4.3. What is the relationship between the Cyber Exposure Index and Kinkayo?

CEI is an independent research project that compares three areas of exposure: sensitive disclosure, exposed credentials and hacker group targeting. CEI results are based on data collected by Kinkayo.

 

Kinkayo’s services go beyond this scope and they also include other areas of exposure such as internal data breaches, external data breaches, black market activity, financial information and personally identifiable information (PII).

 

5. What data is used to calculate CEI for my company?

The Cyber Exposure Index is based on data collected from publicly available sources in the dark web, deep web and data breaches. From that data, signs of sensitive disclosure, exposed credentials and hacker group activity against a company are identified.

 

6. Will CEI publish any sensitive, leaked information about my company?

No. Only the index is published, which represents the amount of cyber exposure by a certain organisation, industry or country.

 

The information used in the CEI calculation is collected from publicly available sources in the dark web, deep web and data breaches.

 

7. How can I get details of the leaked information about my company?

Typically, companies use exposure monitoring services or have dedicated teams for this.

 

8. How long has CEI been in place?

The first CEI will be published in September 2017 based on findings during the previous 12 months.

 

9. How often is CEI published?

CEI will be published regularly twice a year.

 

10. Which companies are included in CEI?

The Cyber Exposure Index is a comparable rating given to listed companies. Release schedules can be found in each country page.

 

11. My company is not listed. Can I still get a score?

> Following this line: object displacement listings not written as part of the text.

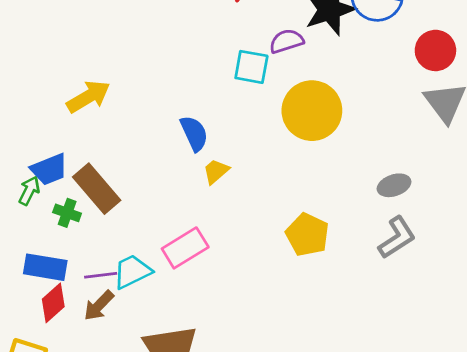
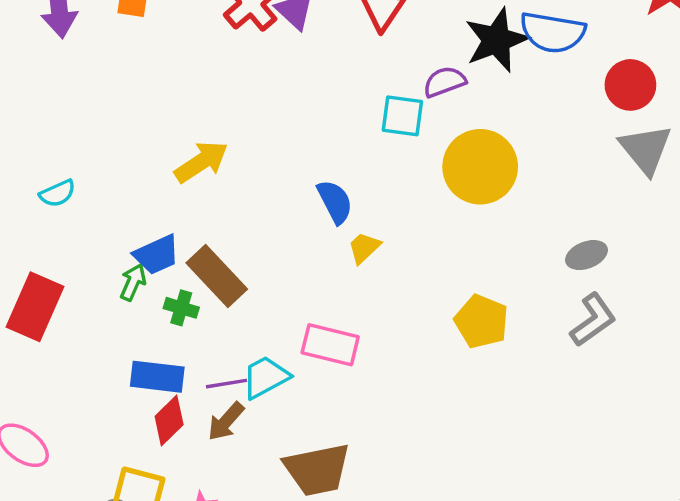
pink rectangle: (185, 248) -> (330, 345), turned 48

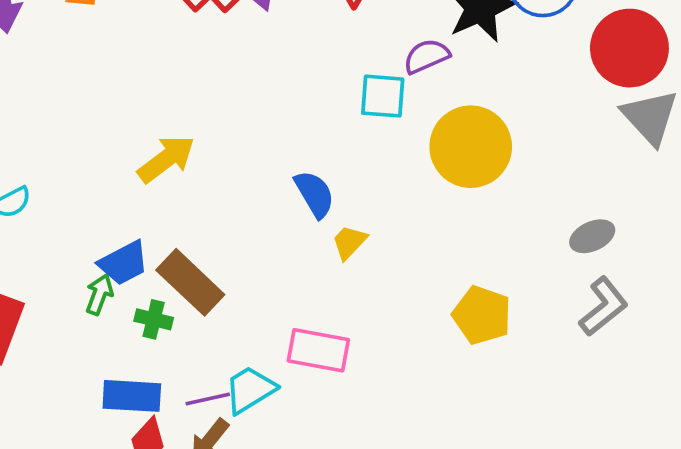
red circle: (630, 85) -> (629, 48), size x1.4

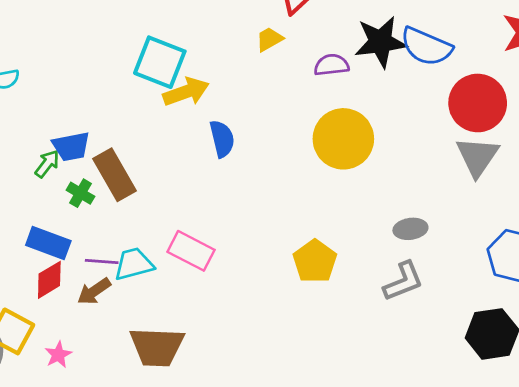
cyan square: (383, 96) -> (160, 62), moved, size x1.4
yellow arrow: (166, 159) -> (186, 92), moved
yellow trapezoid: (349, 242) -> (269, 39), moved

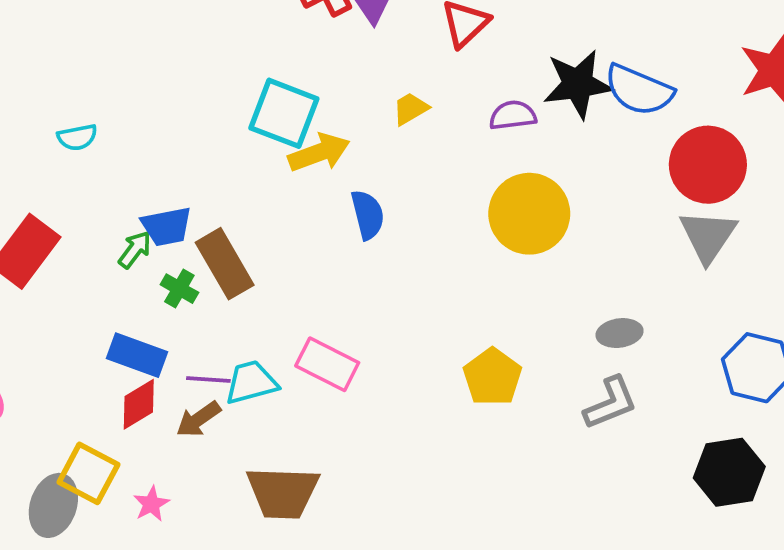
yellow trapezoid: (269, 39) -> (410, 109), moved

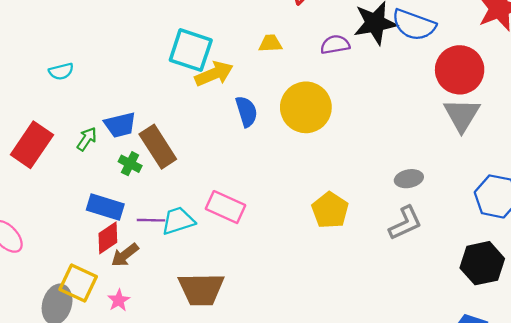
yellow trapezoid: (410, 109) -> (270, 43), turned 30
yellow circle: (529, 214) -> (306, 107), moved
green arrow: (135, 250) -> (87, 139), moved
brown arrow: (198, 419) -> (125, 255), moved

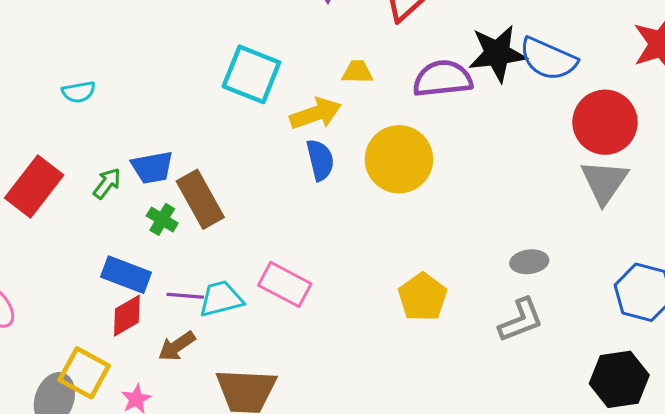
purple semicircle: (335, 45) -> (443, 79), size x1.5
yellow arrow: (214, 74) -> (316, 114), moved
brown arrow: (125, 255) -> (177, 346), moved

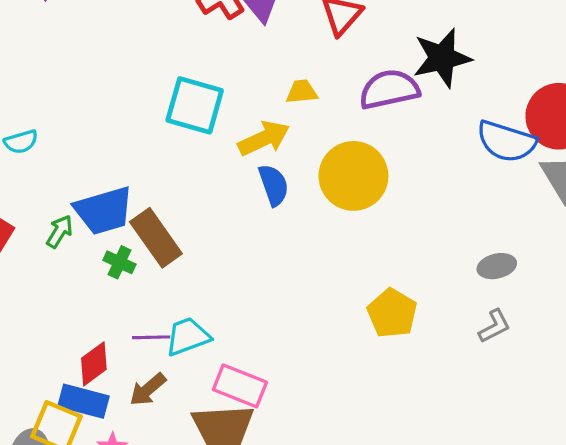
blue semicircle: (548, 59) -> (506, 141), moved
blue trapezoid: (152, 167) -> (104, 211), size x1.4
blue rectangle: (126, 275) -> (84, 401), moved
pink rectangle: (285, 284) -> (240, 386), moved
gray L-shape: (521, 320) -> (494, 326), size x0.7

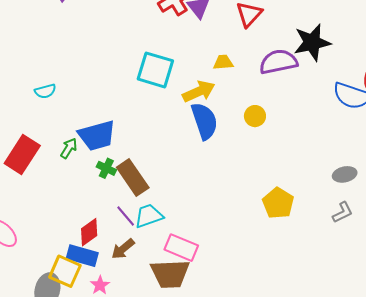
yellow circle: (353, 176) -> (255, 116), size x0.5
blue semicircle: (274, 185) -> (204, 121), size x1.4
brown rectangle: (156, 238) -> (133, 177), moved
purple line: (151, 337) -> (126, 216), turned 50

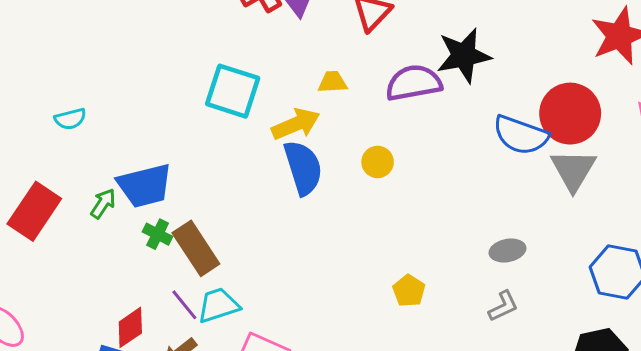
yellow pentagon: (278, 203) -> (409, 291), size x0.7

CEI is automatically calculated for listed companies, but all companies can get details about their cyber exposure. See Question 7 ‘How can I get details of the leaked information about my company?’

 

12. Is CEI internationally comparable?

Yes. The methodology is uniform across all countries. CEI is a new instrument for measuring cyber exposure and for comparing its volume and severity between companies, industries and countries.

 

13. How can companies enhance their CEI? What are companies doing right to get a low score? What do companies need to change to avoid high scores?

By understanding where critical information is stored, from where is it leaking and how it is exposed. Only after this is understood can a company effectively protect itself from data breaches.

 

14. Can you tell us how your index is a first in the industry?

For the first time in history, cyber exposure has been explicitly defined and a comparable model has been developed. This model allows comparison of companies worldwide, apples to apples, in an independent way.